Member of the Federal Parliament of Somalia
- Incumbent
- Assumed office 2022
- Constituency: Puntland

Personal details
- Alma mater: Algonquin College/University

= Marwa Abdi Bashir Hagi =

Puntland politician

Marwa Abdi Bashir Hagi (Marwa Cabdi Bashiir Xaaji), (مروة عبدي بشير حاجي); is Puntland politician and member of parliament, She is Deputy Chairperson of the Resources Committee in Somali Parliament. On October 27, 2023, Marwa participated as a candidate for the President of the Inter-Parliamentary Union (IPU). The election was won by Tulia Ackson from Tanzania National Assembly.

==Biography==
Marwa Abdi Bashir Hagi has been a member of the Somali Parliament has been elected 2022. She is also the Deputy Chairperson of the Resources Committee.
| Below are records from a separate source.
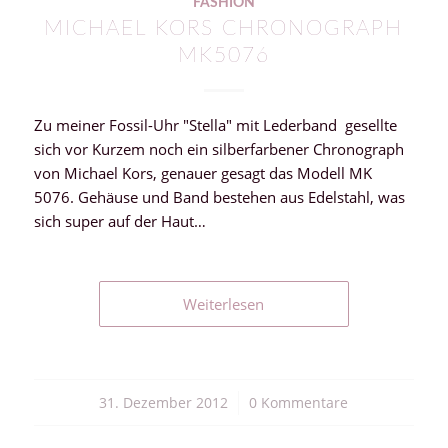
FASHION
MICHAEL KORS CHRONOGRAPH
MK5076
Zu meiner Fossil-Uhr "Stella" mit Lederband gesellte
sich vor Kurzem noch ein silberfarbener Chronograph
von Michael Kors, genauer gesagt das Modell MK
5076. Gehäuse und Band bestehen aus Edelstahl, was
sich super auf der Haut…
Weiterlesen
31. Dezember 2012
/
0 Kommentare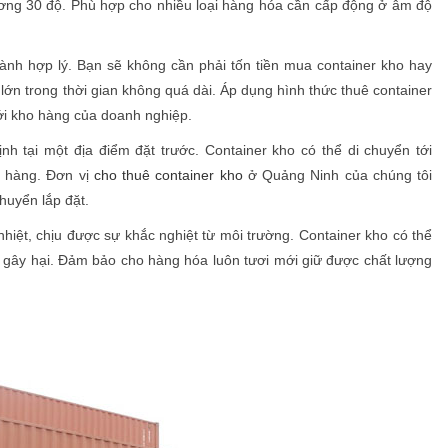
dương 30 độ. Phù hợp cho nhiều loại hàng hóa cần cấp động ở âm độ
thành hợp lý. Bạn sẽ không cần phải tốn tiền mua container kho hay
ớn trong thời gian không quá dài. Áp dụng hình thức thuê container
i kho hàng của doanh nghiệp.
nh tại một địa điểm đặt trước. Container kho có thể di chuyển tới
h hàng. Đơn vị
cho thuê container kho
ở Quảng Ninh của chúng tôi
chuyển lắp đặt.
iệt, chịu được sự khắc nghiệt từ môi trường. Container kho có thể
gây hại. Đảm bảo cho hàng hóa luôn tươi mới giữ được chất lượng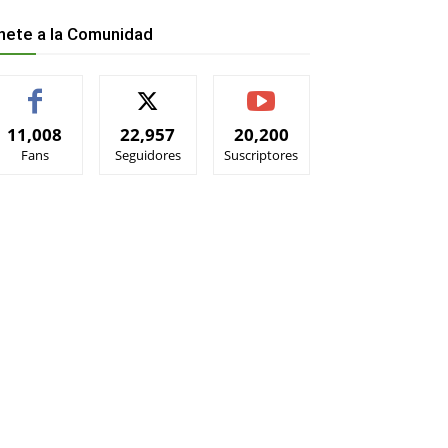
nete a la Comunidad
11,008
22,957
20,200
Fans
Seguidores
Suscriptores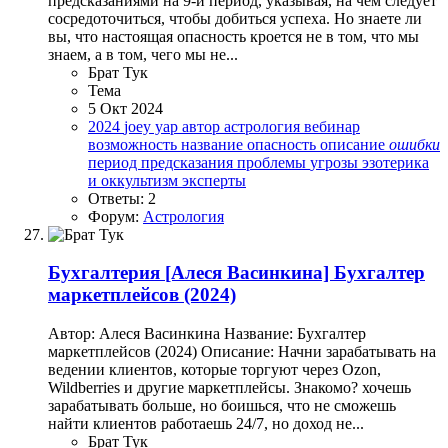
предсказаниями на 9-й период, указывая, на чем следует
сосредоточиться, чтобы добиться успеха. Но знаете ли
вы, что настоящая опасность кроется не в том, что мы
знаем, а в том, чего мы не...
Брат Тук
Тема
5 Окт 2024
2024
joey yap
автор
астрология
вебинар
возможность
название
опасность
описание
ошибки
период
предсказания
проблемы
угрозы
эзотерика
и оккультизм
эксперты
Ответы: 2
Форум:
Астрология
Бухгалтерия
[Алеся Васинкина] Бухгалтер
маркетплейсов (2024)
Автор: Алеся Васинкина Название: Бухгалтер
маркетплейсов (2024) Описание: Начни зарабатывать на
ведении клиентов, которые торгуют через Ozon,
Wildberries и другие маркетплейсы. Знакомо? хочешь
зарабатывать больше, но боишься, что не сможешь
найти клиентов работаешь 24/7, но доход не...
Брат Тук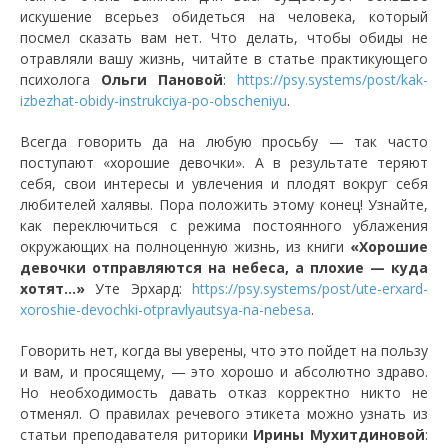
искушение всерьез обидеться на человека, который
посмел сказать вам нет. Что делать, чтобы обиды не
отравляли вашу жизнь, читайте в статье практикующего
психолога
Ольги Пановой
:
https://psy.systems/post/kak-
izbezhat-obidy-instrukciya-po-obscheniyu
.
Всегда говорить да на любую просьбу — так часто
поступают «хорошие девочки». А в результате теряют
себя, свои интересы и увлечения и плодят вокруг себя
любителей халявы. Пора положить этому конец! Узнайте,
как переключиться с режима постоянного ублажения
окружающих на полноценную жизнь, из книги
«Хорошие
девочки отправляются на небеса, а плохие — куда
хотят…»
Уте Эрхард:
https://psy.systems/post/ute-erxard-
xoroshie-devochki-otpravlyautsya-na-nebesa
.
Говорить нет, когда вы уверены, что это пойдет на пользу
и вам, и просящему, — это хорошо и абсолютно здраво.
Но необходимость давать отказ корректно никто не
отменял. О правилах речевого этикета можно узнать из
статьи преподавателя риторики
Ирины Мухитдиновой
: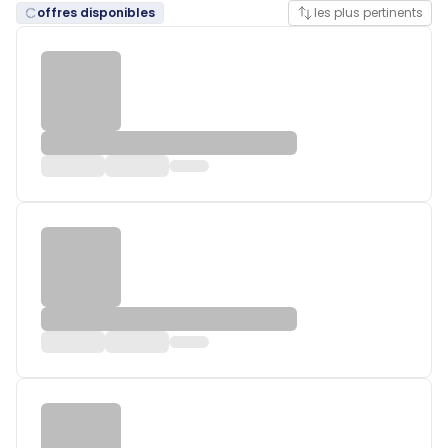
offres disponibles
les plus pertinents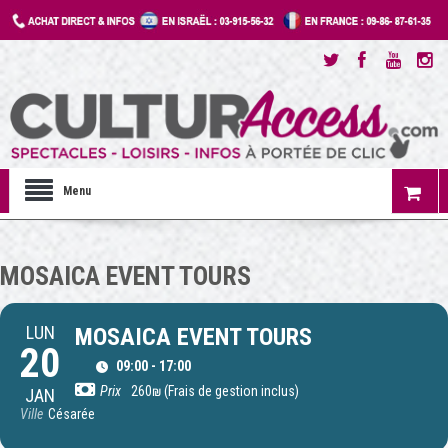
Menu
MOSAICA EVENT TOURS
LUN
MOSAICA EVENT TOURS
20
09:00 - 17:00
Prix
260₪ (Frais de gestion inclus)
JAN
Ville
Césarée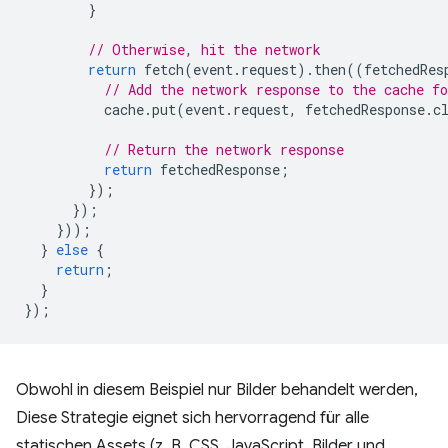
}
// Otherwise, hit the network
return
fetch
(
event
.
request
).
then
((
fetchedRes
// Add the network response to the cache fo
cache
.
put
(
event
.
request
,
fetchedResponse
.
c
// Return the network response
return
fetchedResponse
;
});
});
}));
}
else
{
return
;
}
});
Obwohl in diesem Beispiel nur Bilder behandelt werden,
Diese Strategie eignet sich hervorragend für alle
statischen Assets (z. B. CSS, JavaScript, Bilder und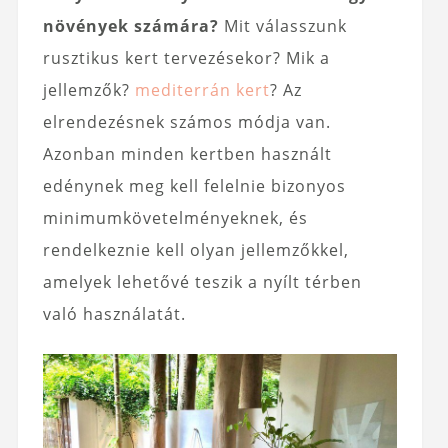
növények számára?
Mit válasszunk
rusztikus kert tervezésekor? Mik a
jellemzők?
mediterrán kert
? Az
elrendezésnek számos módja van.
Azonban minden kertben használt
edénynek meg kell felelnie bizonyos
minimumkövetelményeknek, és
rendelkeznie kell olyan jellemzőkkel,
amelyek lehetővé teszik a nyílt térben
való használatát.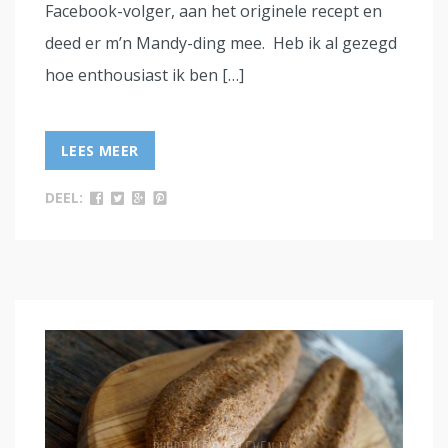
Facebook-volger, aan het originele recept en
deed er m’n Mandy-ding mee. Heb ik al gezegd
hoe enthousiast ik ben […]
LEES MEER
DEEL: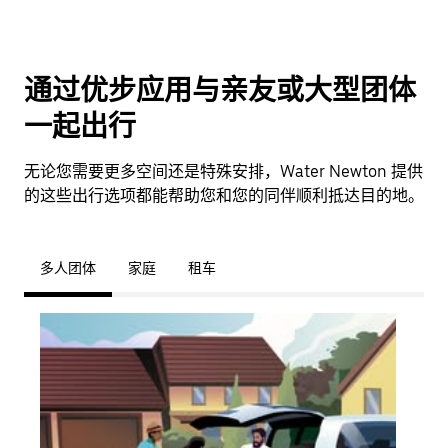
通过优步应用与亲友或大型团体
一起出行
无论您需要更多空间还是特殊安排，Water Newton 提供
的这些出行选项都能帮助您和您的同伴顺利抵达目的地。
多人团体
家庭
租车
Marwa is fluent in Somali, English, and Arabic. She has supporting consultants, monitoring project activities, conducting value chain assessments, and delivering training and technical assistance.

=== Education ===
Marwa Abdi Bashir studied Business Administration at Algonquin College/University in Ottawa, Canada, where she obtained a bachelor’s degree. She also has training in Information Communication Technology.